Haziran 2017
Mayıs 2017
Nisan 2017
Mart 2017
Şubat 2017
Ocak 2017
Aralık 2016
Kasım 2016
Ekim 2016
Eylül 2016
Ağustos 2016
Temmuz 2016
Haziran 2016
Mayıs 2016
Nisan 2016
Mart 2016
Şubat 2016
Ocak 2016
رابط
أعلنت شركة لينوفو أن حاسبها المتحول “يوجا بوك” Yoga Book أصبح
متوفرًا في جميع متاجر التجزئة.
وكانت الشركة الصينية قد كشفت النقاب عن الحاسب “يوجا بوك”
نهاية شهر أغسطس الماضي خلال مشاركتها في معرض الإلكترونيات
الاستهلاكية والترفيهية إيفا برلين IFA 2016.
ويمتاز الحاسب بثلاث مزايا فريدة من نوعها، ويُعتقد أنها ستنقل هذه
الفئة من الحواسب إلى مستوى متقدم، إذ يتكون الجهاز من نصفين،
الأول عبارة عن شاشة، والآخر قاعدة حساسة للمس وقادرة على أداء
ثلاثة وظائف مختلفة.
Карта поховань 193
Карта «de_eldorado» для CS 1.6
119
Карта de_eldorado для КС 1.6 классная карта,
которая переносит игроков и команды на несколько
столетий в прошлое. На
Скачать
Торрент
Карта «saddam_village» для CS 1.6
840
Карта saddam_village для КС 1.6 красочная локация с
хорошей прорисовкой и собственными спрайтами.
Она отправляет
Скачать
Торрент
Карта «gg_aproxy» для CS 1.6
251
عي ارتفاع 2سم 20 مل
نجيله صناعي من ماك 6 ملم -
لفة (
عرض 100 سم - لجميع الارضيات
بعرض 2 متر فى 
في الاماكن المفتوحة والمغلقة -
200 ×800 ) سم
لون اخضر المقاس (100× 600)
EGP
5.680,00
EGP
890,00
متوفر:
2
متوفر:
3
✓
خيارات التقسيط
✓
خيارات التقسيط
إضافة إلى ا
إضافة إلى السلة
+---+
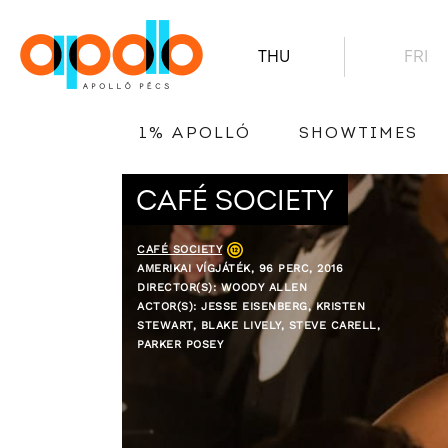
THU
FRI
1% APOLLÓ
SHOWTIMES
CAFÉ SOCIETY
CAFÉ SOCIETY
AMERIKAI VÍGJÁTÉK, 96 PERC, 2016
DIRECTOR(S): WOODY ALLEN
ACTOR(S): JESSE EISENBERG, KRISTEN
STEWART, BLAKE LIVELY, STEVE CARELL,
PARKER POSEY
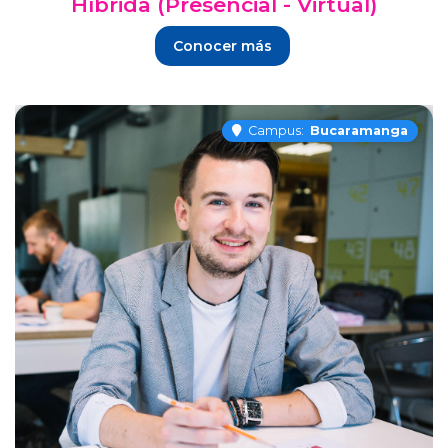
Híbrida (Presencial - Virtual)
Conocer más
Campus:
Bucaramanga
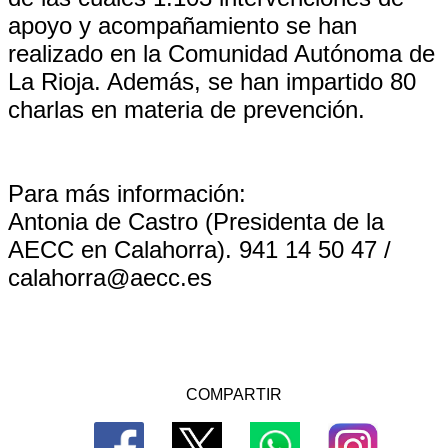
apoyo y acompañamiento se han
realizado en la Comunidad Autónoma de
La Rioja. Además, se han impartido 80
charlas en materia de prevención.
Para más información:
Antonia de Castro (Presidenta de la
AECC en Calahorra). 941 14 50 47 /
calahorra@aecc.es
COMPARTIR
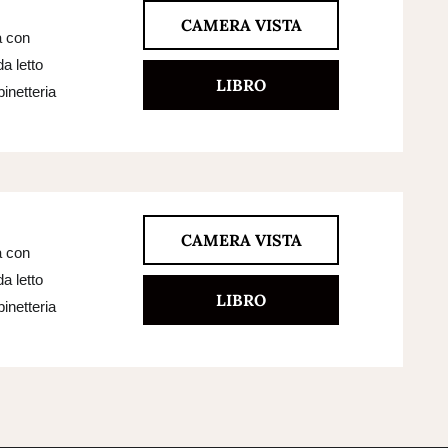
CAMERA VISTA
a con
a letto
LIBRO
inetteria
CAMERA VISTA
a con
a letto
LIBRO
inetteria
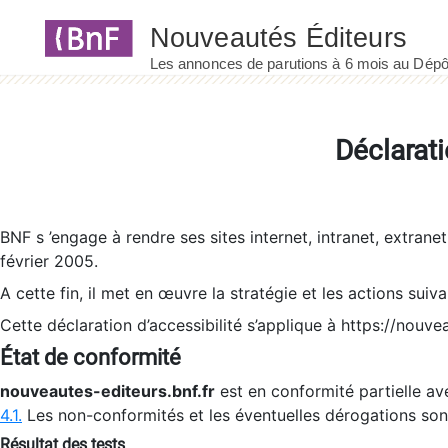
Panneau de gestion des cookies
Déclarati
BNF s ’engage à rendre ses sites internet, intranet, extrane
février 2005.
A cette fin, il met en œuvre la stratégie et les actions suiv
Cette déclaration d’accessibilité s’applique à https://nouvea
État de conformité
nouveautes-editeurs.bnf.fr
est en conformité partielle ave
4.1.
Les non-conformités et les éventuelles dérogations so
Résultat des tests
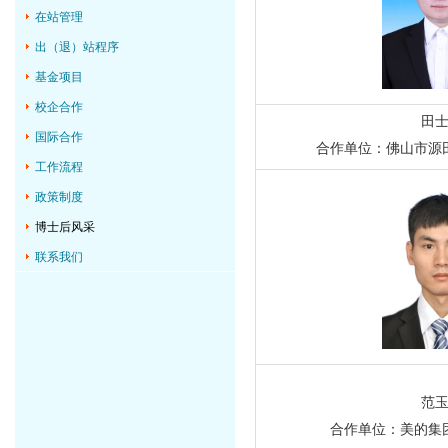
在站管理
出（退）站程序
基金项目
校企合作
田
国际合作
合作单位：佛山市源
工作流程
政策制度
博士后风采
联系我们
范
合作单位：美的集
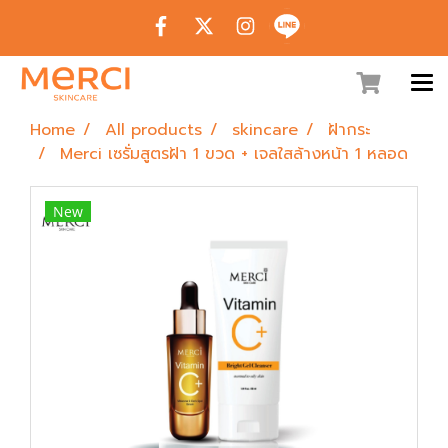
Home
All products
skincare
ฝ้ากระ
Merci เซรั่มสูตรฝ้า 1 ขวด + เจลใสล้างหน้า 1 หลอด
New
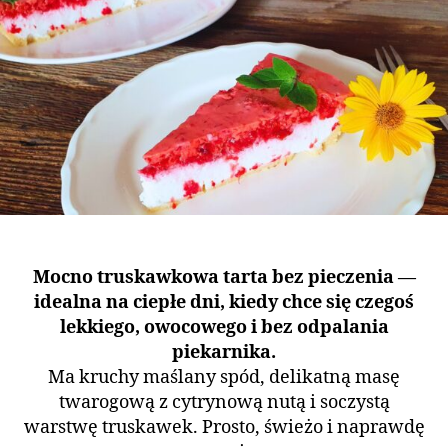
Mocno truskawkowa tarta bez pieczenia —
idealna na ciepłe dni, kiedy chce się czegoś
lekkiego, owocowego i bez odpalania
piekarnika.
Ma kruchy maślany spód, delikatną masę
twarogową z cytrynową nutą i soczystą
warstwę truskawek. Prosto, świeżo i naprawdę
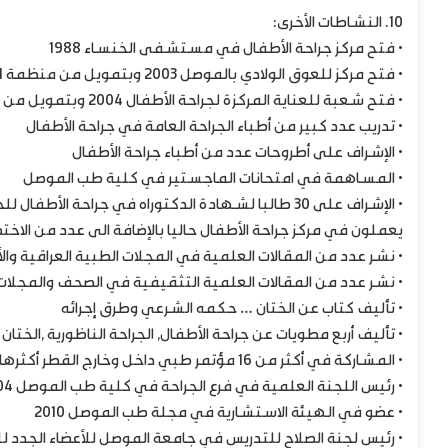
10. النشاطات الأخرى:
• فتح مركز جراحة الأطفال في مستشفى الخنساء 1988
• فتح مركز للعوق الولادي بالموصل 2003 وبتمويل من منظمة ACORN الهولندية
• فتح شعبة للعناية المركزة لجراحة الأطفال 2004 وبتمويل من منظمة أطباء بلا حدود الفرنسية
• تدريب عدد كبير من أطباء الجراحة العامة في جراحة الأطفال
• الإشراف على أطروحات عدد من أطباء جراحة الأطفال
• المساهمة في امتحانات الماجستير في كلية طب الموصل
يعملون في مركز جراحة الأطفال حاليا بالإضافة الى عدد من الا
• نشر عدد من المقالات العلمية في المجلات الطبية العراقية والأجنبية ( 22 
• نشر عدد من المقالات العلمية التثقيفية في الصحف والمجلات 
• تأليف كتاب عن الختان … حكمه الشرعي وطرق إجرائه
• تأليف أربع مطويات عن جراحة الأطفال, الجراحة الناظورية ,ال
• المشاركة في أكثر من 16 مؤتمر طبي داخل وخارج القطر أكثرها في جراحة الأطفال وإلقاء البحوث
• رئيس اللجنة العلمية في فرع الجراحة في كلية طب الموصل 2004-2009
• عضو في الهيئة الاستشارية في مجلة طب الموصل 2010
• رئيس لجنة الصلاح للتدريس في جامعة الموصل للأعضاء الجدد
+---+
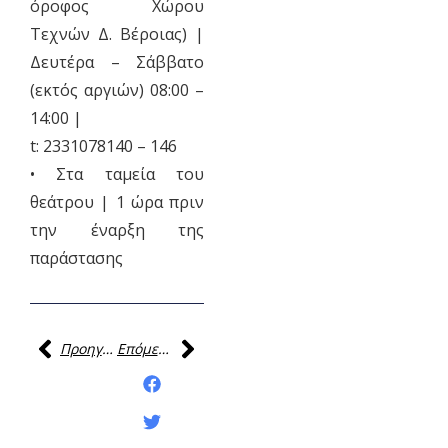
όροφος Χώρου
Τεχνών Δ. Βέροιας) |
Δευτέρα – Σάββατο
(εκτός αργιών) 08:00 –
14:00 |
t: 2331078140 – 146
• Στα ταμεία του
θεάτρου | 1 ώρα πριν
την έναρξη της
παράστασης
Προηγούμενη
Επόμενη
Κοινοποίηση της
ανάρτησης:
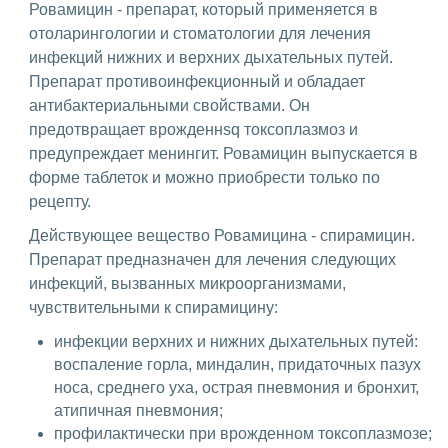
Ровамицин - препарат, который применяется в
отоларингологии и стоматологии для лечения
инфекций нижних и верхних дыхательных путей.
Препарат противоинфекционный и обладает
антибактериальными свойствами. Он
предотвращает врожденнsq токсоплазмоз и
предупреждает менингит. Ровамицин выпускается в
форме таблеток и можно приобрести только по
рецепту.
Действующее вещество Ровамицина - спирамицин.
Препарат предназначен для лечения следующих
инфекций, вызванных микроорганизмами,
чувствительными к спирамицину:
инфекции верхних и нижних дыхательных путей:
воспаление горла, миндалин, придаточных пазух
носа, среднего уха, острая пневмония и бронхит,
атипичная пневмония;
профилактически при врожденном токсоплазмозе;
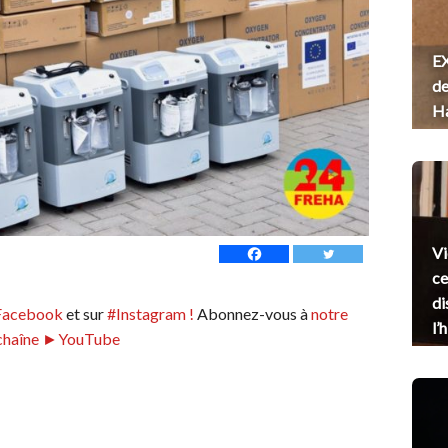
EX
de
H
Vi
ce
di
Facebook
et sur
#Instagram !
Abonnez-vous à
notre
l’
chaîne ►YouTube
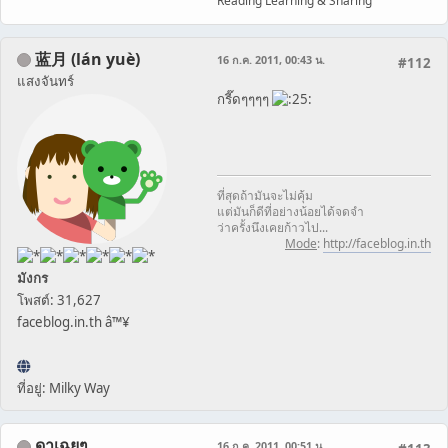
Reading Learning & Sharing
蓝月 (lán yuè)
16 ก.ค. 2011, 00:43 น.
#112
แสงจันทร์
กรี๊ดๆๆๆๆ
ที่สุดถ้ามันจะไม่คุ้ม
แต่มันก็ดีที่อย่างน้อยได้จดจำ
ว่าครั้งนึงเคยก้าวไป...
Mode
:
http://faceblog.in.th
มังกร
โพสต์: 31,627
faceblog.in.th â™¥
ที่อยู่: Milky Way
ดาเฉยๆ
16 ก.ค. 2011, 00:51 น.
+---+
EXERCISE DETAILS> From the line holding "العامة في جراحة الأطفال" to the line holding "الموصل للأعضاء الجدد", inclusive, restate each line above exactly as written.

RESULT OF THIS EXERCISE>
• تدريب عدد كبير من أطباء الجراحة العامة في جراحة الأطفال
• الإشراف على أطروحات عدد من أطباء جراحة الأطفال
• المساهمة في امتحانات الماجستير في كلية طب الموصل
يعملون في مركز جراحة الأطفال حاليا بالإضافة الى عدد من الا
• نشر عدد من المقالات العلمية في المجلات الطبية العراقية والأجنبية ( 22 
• نشر عدد من المقالات العلمية التثقيفية في الصحف والمجلات 
• تأليف كتاب عن الختان … حكمه الشرعي وطرق إجرائه
• تأليف أربع مطويات عن جراحة الأطفال, الجراحة الناظورية ,ال
• المشاركة في أكثر من 16 مؤتمر طبي داخل وخارج القطر أكثرها في جراحة الأطفال وإلقاء البحوث
• رئيس اللجنة العلمية في فرع الجراحة في كلية طب الموصل 2004-2009
• عضو في الهيئة الاستشارية في مجلة طب الموصل 2010
• رئيس لجنة الصلاح للتدريس في جامعة الموصل للأعضاء الجدد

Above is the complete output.